Review of Unicode TR#46

I have reviewed Draft Unicode Technical Standard #46 - UNICODE IDNA COMPATIBILITY PROCESSING as could be found at http://www.unicode.org/reports/tr46/ on March 15, 2010 (below called TR#46).

The review is based on my personal experience from many years of activity in the IETF, and of course my work with both IDNA2003 (RFC3490 etc) and IDNA2008 (working group charter).

The document from my perspective need some major changes. The reasons are both structural, so that it end up being an addition to IDNA2008, and technical/specific so that it is more clear on what a reader is to take home as a message when reading it.

1. If I start with the structural issues, the most problematic issue I think is that the specification of the algorithm to use (section 4), which include using the table (section 5) created according to what is specified in (section 7), duplicates the rules used in IDNA2008, and merges them with what is was created to use the table for IDNA2003. I.e. the rules are completely new instead of referencing the mapping table from IDNA2003 and the algorithm in IDNA2008 (plus potentially having an addition to those). This is problematic for various reasons, but let me mention two:

1.1. By creating a completely new table, instead of just stating additions to either (or both) of IDNA2003 and the derived values from IDNA2008, it will be hard to know that it is completely in sync with the IETF standards. Specifically as IDNA2008 is not defined by a table, but a definition of an algorithm.
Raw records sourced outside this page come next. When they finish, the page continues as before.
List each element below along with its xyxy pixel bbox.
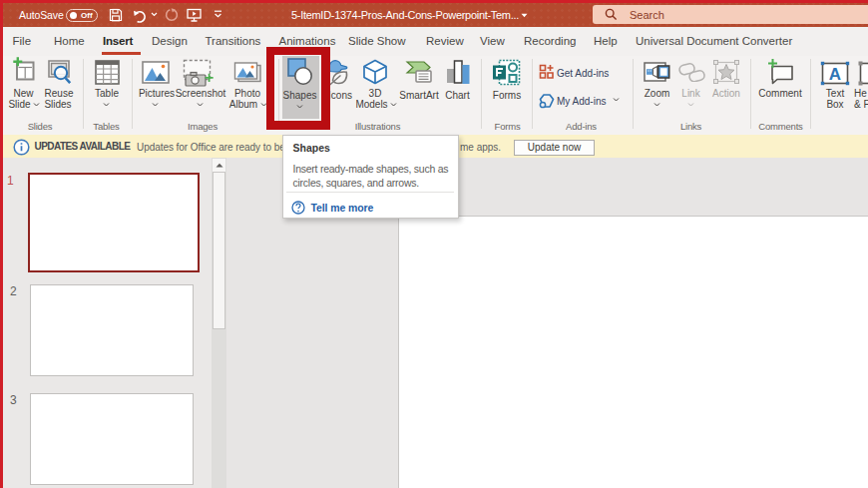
svg-text:A: A [829, 65, 841, 84]
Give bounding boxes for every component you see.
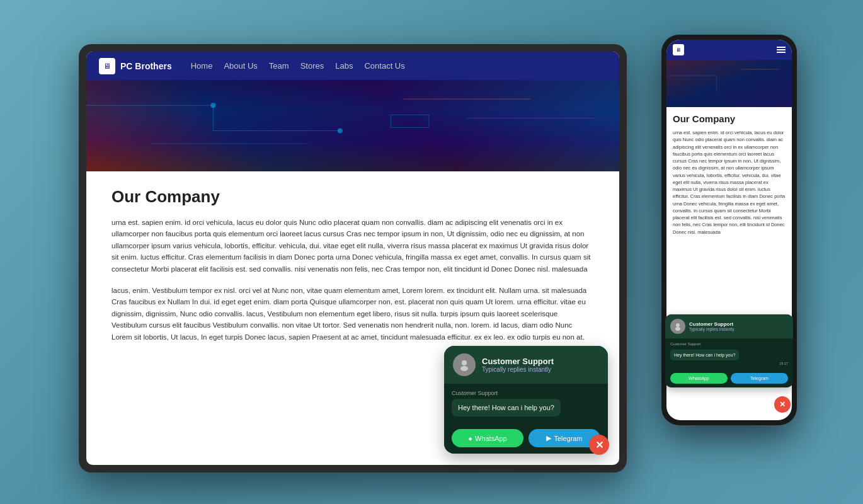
chat-subtitle: Typically replies instantly: [482, 366, 554, 373]
chat-header: Customer Support Typically replies insta…: [444, 346, 608, 384]
chat-bubble-area: Customer Support Hey there! How can i he…: [444, 384, 608, 423]
close-chat-button[interactable]: ✕: [589, 435, 609, 455]
svg-point-10: [460, 366, 468, 371]
brand-icon: 🖥: [99, 58, 115, 74]
nav-labs[interactable]: Labs: [335, 61, 353, 71]
paragraph-1: urna est. sapien enim. id orci vehicula,…: [111, 217, 594, 275]
phone-chat-title: Customer Support: [689, 321, 734, 327]
chat-sender-label: Customer Support: [452, 390, 600, 396]
svg-rect-8: [391, 115, 428, 127]
tablet-screen: 🖥 PC Brothers Home About Us Team Stores …: [86, 52, 619, 465]
tablet-device: 🖥 PC Brothers Home About Us Team Stores …: [79, 44, 627, 472]
svg-point-7: [338, 129, 343, 134]
svg-point-17: [675, 327, 680, 331]
nav-about[interactable]: About Us: [224, 61, 257, 71]
whatsapp-icon: ●: [468, 435, 472, 442]
chat-header-info: Customer Support Typically replies insta…: [482, 357, 554, 373]
nav-team[interactable]: Team: [269, 61, 289, 71]
chat-widget: Customer Support Typically replies insta…: [444, 346, 608, 454]
phone-device: 🖥: [661, 35, 797, 425]
svg-rect-12: [666, 60, 792, 107]
phone-paragraph-1: urna est. sapien enim. id orci vehicula,…: [673, 129, 786, 236]
chat-avatar: [453, 353, 476, 376]
nav-home[interactable]: Home: [191, 61, 213, 71]
telegram-icon: ▶: [546, 434, 551, 442]
navbar: 🖥 PC Brothers Home About Us Team Stores …: [86, 52, 619, 80]
whatsapp-button[interactable]: ● WhatsApp: [452, 429, 523, 447]
page-title: Our Company: [111, 187, 594, 207]
svg-point-16: [676, 323, 680, 327]
chat-buttons: ● WhatsApp ▶ Telegram: [444, 423, 608, 454]
svg-point-9: [462, 360, 467, 365]
phone-chat-bubble-area: Customer Support Hey there! How can i he…: [666, 338, 792, 369]
phone-chat-bubble: Hey there! How can i help you?: [670, 350, 739, 360]
brand-name: PC Brothers: [120, 61, 172, 71]
svg-point-6: [210, 103, 215, 108]
scene: 🖥 PC Brothers Home About Us Team Stores …: [54, 25, 809, 479]
chat-bubble: Hey there! How can i help you?: [452, 399, 561, 416]
phone-whatsapp-button[interactable]: WhatsApp: [670, 373, 728, 384]
paragraph-2: lacus, enim. Vestibulum tempor ex nisl. …: [111, 285, 594, 343]
chat-title: Customer Support: [482, 357, 554, 366]
nav-contact[interactable]: Contact Us: [364, 61, 404, 71]
phone-chat-sender: Customer Support: [670, 342, 788, 346]
hamburger-menu[interactable]: [777, 47, 786, 53]
phone-chat-info: Customer Support Typically replies insta…: [689, 321, 734, 331]
phone-chat-subtitle: Typically replies instantly: [689, 327, 734, 331]
phone-chat-header: Customer Support Typically replies insta…: [666, 314, 792, 338]
nav-links: Home About Us Team Stores Labs Contact U…: [191, 61, 405, 71]
phone-chat-avatar: [670, 319, 685, 334]
phone-hero-svg: [666, 60, 792, 107]
phone-page-title: Our Company: [673, 113, 786, 124]
hero-decoration: [86, 80, 619, 171]
phone-telegram-button[interactable]: Telegram: [731, 373, 788, 384]
phone-screen: 🖥: [666, 40, 792, 420]
phone-chat-time: 15:17: [670, 362, 788, 365]
hero-image: [86, 80, 619, 171]
phone-navbar: 🖥: [666, 40, 792, 60]
phone-chat-widget: Customer Support Typically replies insta…: [666, 314, 792, 387]
phone-hero: [666, 60, 792, 107]
nav-stores[interactable]: Stores: [300, 61, 324, 71]
brand: 🖥 PC Brothers: [99, 58, 172, 74]
phone-brand-icon: 🖥: [673, 44, 684, 55]
phone-close-chat-button[interactable]: ✕: [774, 396, 791, 413]
phone-chat-buttons: WhatsApp Telegram: [666, 369, 792, 387]
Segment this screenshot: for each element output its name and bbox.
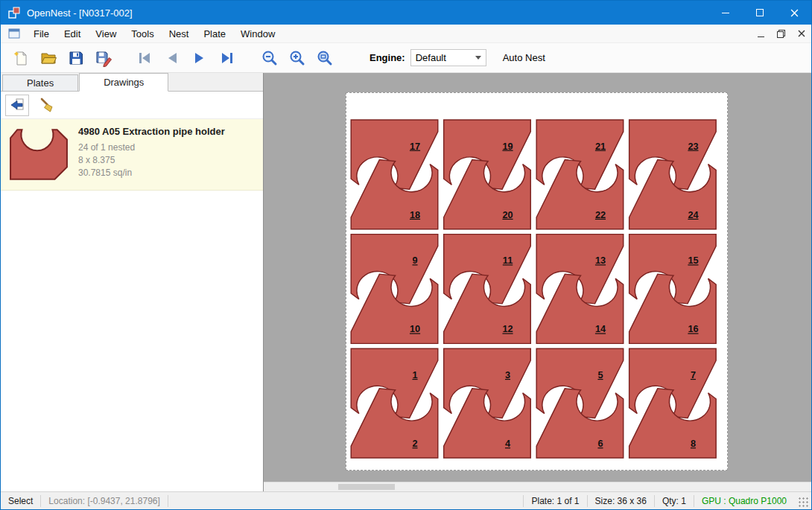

1.2. IDNA2008 is according to the consensus in IETF independent of Unicode version. This was something that was needed due to the problems applications have ended up with in various operating systems when the operating system, the libraries used, and the application, might be optimised / developed for different versions of Unicode. And, in very few cases is it possible for the applications to detect what version of Unicode is in use. If TR#46 is as it looks today, dependent on Unicode version, that would turn things back to the situation with IDNA2003. What would be much better would be to (once again) have TR#46 be an addition to IDNA2008, that specified what to do before (in some cases) IDNA2008 was applied.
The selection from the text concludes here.